Green Card Biometrics Appointments
Reporting for a biometrics appointment is a standard but important part of the Green Card renewal process. It allows USCIS to verify an applicant’s identity in person. At the time of the appointment, USCIS will usually collect
- The applicant’s fingerprints. USCIS uses this information to complete the required background and security checks. Fingerprints are valid for “15 months from the processing of the FBI.”
- A photograph of the applicant. USCIS uses the photo along with the fingerprints and digital signature to produce the renewal Green Card.

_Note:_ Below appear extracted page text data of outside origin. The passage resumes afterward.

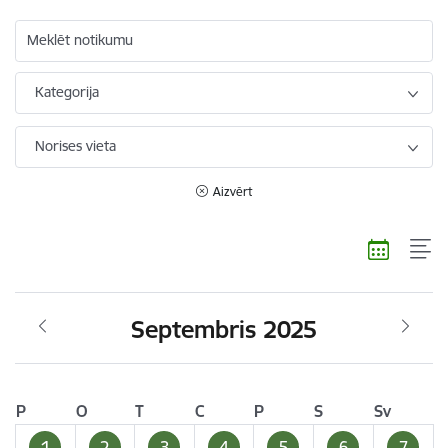
Meklēt notikumu
Kategorija
Norises vieta
Aizvērt
Septembris 2025
P
O
T
C
P
S
Sv
1
2
3
4
5
6
7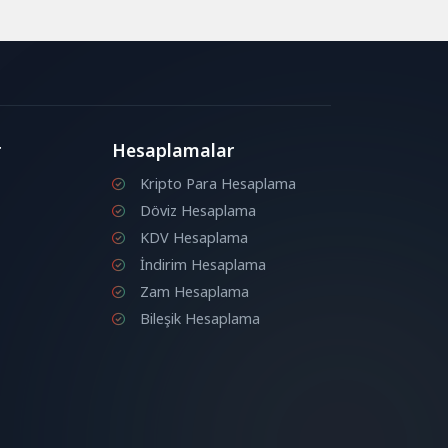
r
Hesaplamalar
Kripto Para Hesaplama
Döviz Hesaplama
KDV Hesaplama
İndirim Hesaplama
Zam Hesaplama
Bileşik Hesaplama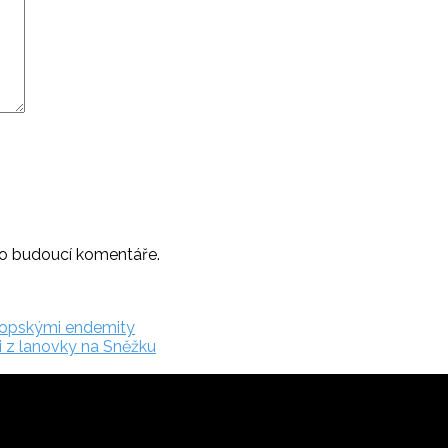
ro budoucí komentáře.
ropskými endemity
di z lanovky na Sněžku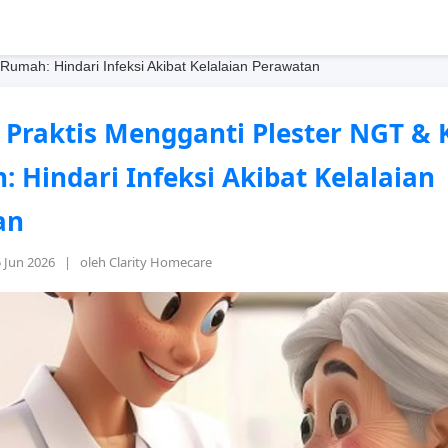
Rumah: Hindari Infeksi Akibat Kelalaian Perawatan
Praktis Mengganti Plester NGT & 
: Hindari Infeksi Akibat Kelalaian
an
5 Jun 2026 | oleh Clarity Homecare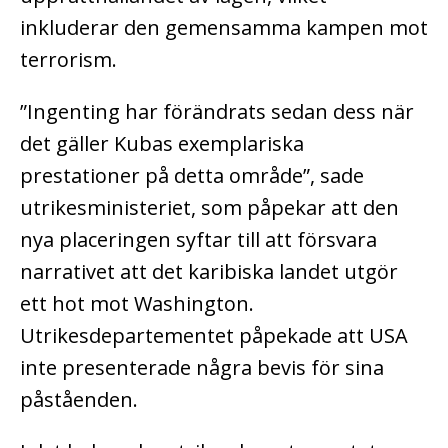
inkluderar den gemensamma kampen mot
terrorism.
”Ingenting har förändrats sedan dess när
det gäller Kubas exemplariska
prestationer på detta område”, sade
utrikesministeriet, som påpekar att den
nya placeringen syftar till att försvara
narrativet att det karibiska landet utgör
ett hot mot Washington.
Utrikesdepartementet påpekade att USA
inte presenterade några bevis för sina
påståenden.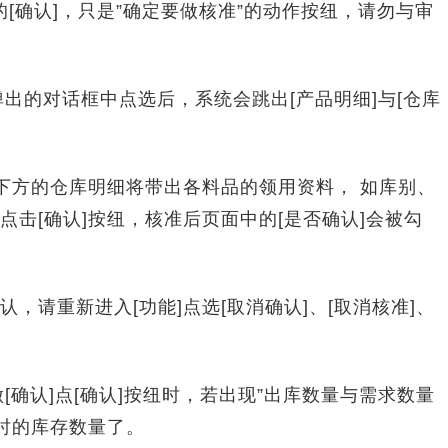
的[确认]，只是”确定要做核准”的动作按纽，请勿与审
出的对话框中点选后，系统会跳出[产品明细]与[仓库
方的仓库明细将带出各料品的领用资料， 如库别、
击[确认]按纽，核准后页面中的[是否确认]会被勾
重新进入[功能]点选[取消确认]、[取消核准]、
确认]点[确认]按纽时，若出现”出库数量与需求数量
当时的库存数量了。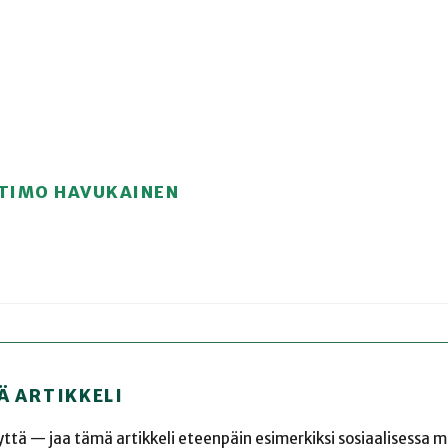
 TIMO HAVUKAINEN
Ä ARTIKKELI
yyttä — jaa tämä artikkeli eteenpäin esimerkiksi sosiaalisessa 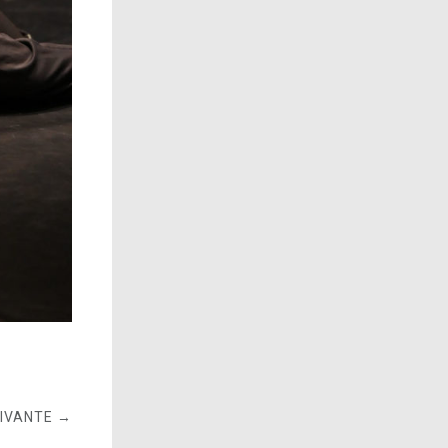
UIVANTE →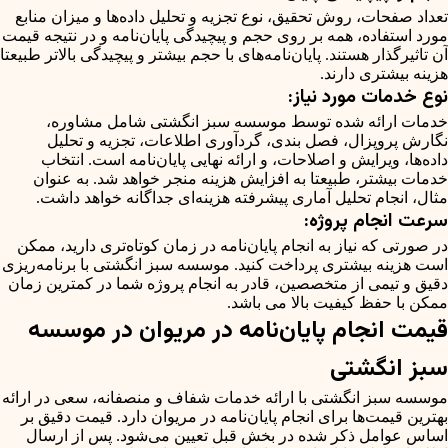
تعداد صفحات، روش تحقیق، نوع تجزیه و تحلیل داده‌ها و میزان منابع
مورد استفاده، همه بر روی حجم و پیچیدگی پایان‌نامه و در نتیجه قیمت
آن تاثیرگذار هستند. پایان‌نامه‌های با حجم بیشتر و پیچیدگی بالاتر طبیعتا
هزینه‌ بیشتری دارند.
نوع خدمات مورد نیاز:
خدمات ارائه شده توسط موسسه سبز انگشتی شامل مشاوره،
نگارش پروپزال، فصل بندی، گردآوری اطلاعات، تجزیه و تحلیل
داده‌ها، ویرایش و اصلاحات، و ارائه نهایی پایان‌نامه است. انتخاب
خدمات بیشتر، طبیعتا به افزایش هزینه منجر خواهد شد. به عنوان
مثال، انجام تحلیل آماری پیشرفته هزینه‌ای جداگانه خواهد داشت.
سرعت انجام پروژه:
در صورتی که نیاز به انجام پایان‌نامه در زمان کوتاه‌تری دارید، ممکن
است هزینه بیشتری پرداخت کنید. موسسه سبز انگشتی با برنامه‌ریزی
دقیق و تیمی از متخصصین، قادر به انجام پروژه شما در کمترین زمان
ممکن با حفظ کیفیت بالا می باشد.
قیمت انجام پایان‌نامه در مریوان در موسسه
سبز انگشتی
موسسه سبز انگشتی با ارائه خدمات شفاف و منصفانه، سعی در ارائه
بهترین قیمت‌ها برای انجام پایان‌نامه در مریوان دارد. قیمت دقیق بر
اساس عوامل ذکر شده در بخش قبل تعیین می‌شود. پس از ارسال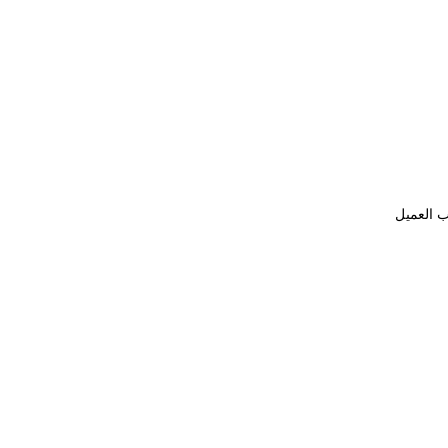
ب العميل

- A digital signature. USCIS will collect a digital signature at the time of the biometrics interview. By signing, applicants affirm that the information in their application is “complete, true and correct at the time of filing.” USCIS will not waive the signature requirement unless the applicant has a physical or mental disability that prevents it. Failing to provide a digital signature may result in an application’s denial.
USCIS may also conduct an interview to confirm information or request additional evidence.
Inadmissibility for Green Card
USCIS lists a number of classifications that result in inadmissibility or the denial of a Permanent Resident Card or its renewal. These include
- health-related issues;
- criminal and related grounds of inadmissibility;
- national security;
- public charge, or the need for public assistance;
- labor certification and select immigrant qualifications;
- illegal entrants and immigration violations;
- fraud and willful misrepresentation; and
- false claims to U.S. citizenship.
In some cases, applicants may be able to file Form I-601, Application for Waiver of Grounds of Inadmissibility.
Purpose of Green Card Background Check
USCIS conducts background checks to ensure that applicants and petitioners
- are exactly who they claim to be and
- are truthful about their reasons for applying for an immigration benefit.
USCIS does this by researching all information presented and comparing applicant information with data held in numerous law enforcement and other federal databases. Discrepancies or records that indicate a person may be inadmissible can result in requests for additional evidence or denials of an application.